6769 sayılı SMK’nun 81.maddesine göre “a) Tasarım sahibinin izni olmaksızın bu Kanun hükümlerine göre koruma kapsamındaki bir tasarımın kullanıldığı veya uygulandığı ürünün aynısını veya genel izlenim itibarıyla ayırt edilemeyecek kadar benzerini üretmek, piyasaya sunmak, satmak, sözleşme yapmak için öneride bulunmak, ticari amaçla kullanmak veya bu amaçlarla bulundurmak, başka bir şekilde ticaret alanına çıkarmak, ithal işlemine tabi tutmak. b) Tasarım sahibi tarafından lisans yoluyla verilmiş hakları izinsiz genişletmek veya bu hakları üçüncü kişilere devretmek. c) Tasarım hakkını gasp etmek. (2) Başvuru, 65 inci maddeye göre tescil edilerek yayımlandığı takdirde, tescil sahibi, tasarım hakkına yönelik olarak bu maddede sayılan tecavüzlerden dolayı hukuk davası açma hakkına sahiptir.
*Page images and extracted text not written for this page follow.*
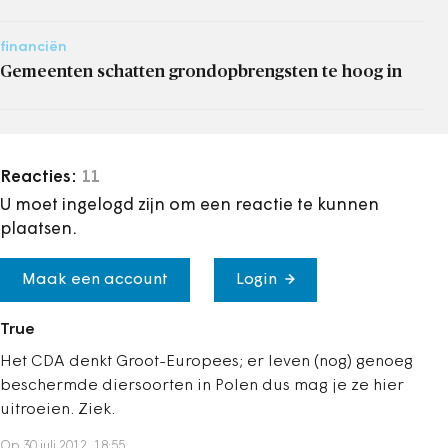
financiën
Gemeenten schatten grondopbrengsten te hoog in
Reacties:
11
U moet ingelogd zijn om een reactie te kunnen
plaatsen.
Maak een account
Login
True
Het CDA denkt Groot-Europees; er leven (nog) genoeg
beschermde diersoorten in Polen dus mag je ze hier
uitroeien. Ziek.
Op 30 juli 2012, 18:55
Tecavüz eden, başvurudan ve kapsamından haberdar edilmişse başvurunun yayımlanmış olmasına bakılmaz. Tecavüz edenin kötüniyetli olduğuna mahkeme tarafından hükmolunursa yayımdan önce de tecavüzün varlığı kabul edilir. (3) Koruma kapsamındaki tasarımın tescilli olduğuna ilişkin kaydın ürün, ambalaj veya fatura üzerine konulmamış olması, bu maddede sayılan fiilleri tasarım hakkına tecavüz olmaktan çıkarmaz. (4) Tescilsiz tasarımlar için, tasarım 57 nci maddeye göre kamuya sunulduğu takdirde, hak sahibi, tasarım hakkına yönelik ihlallerden dolayı dava açmaya yetkilidir” hükmü amirdir. Ancak “özel amaçla sınırlı kalan ve ticari amaç taşımayan fiiller; deneme amaçlı fiiller; ticari uygulamadaki dürüstlük kuralları ile bağdaşır olmak, tasarımın normal kullanımını gereksiz şekilde tehlikeye sokmamak ve kaynak göstermek şartları ile eğitim veya referans amaçlı çoğaltmalar” ile belirli koşullarda onarım amaçlı fiiller tasarım hakkının kapsamı dışında kalır. (6769 sayılı SMK madde 59/3- a, b, c)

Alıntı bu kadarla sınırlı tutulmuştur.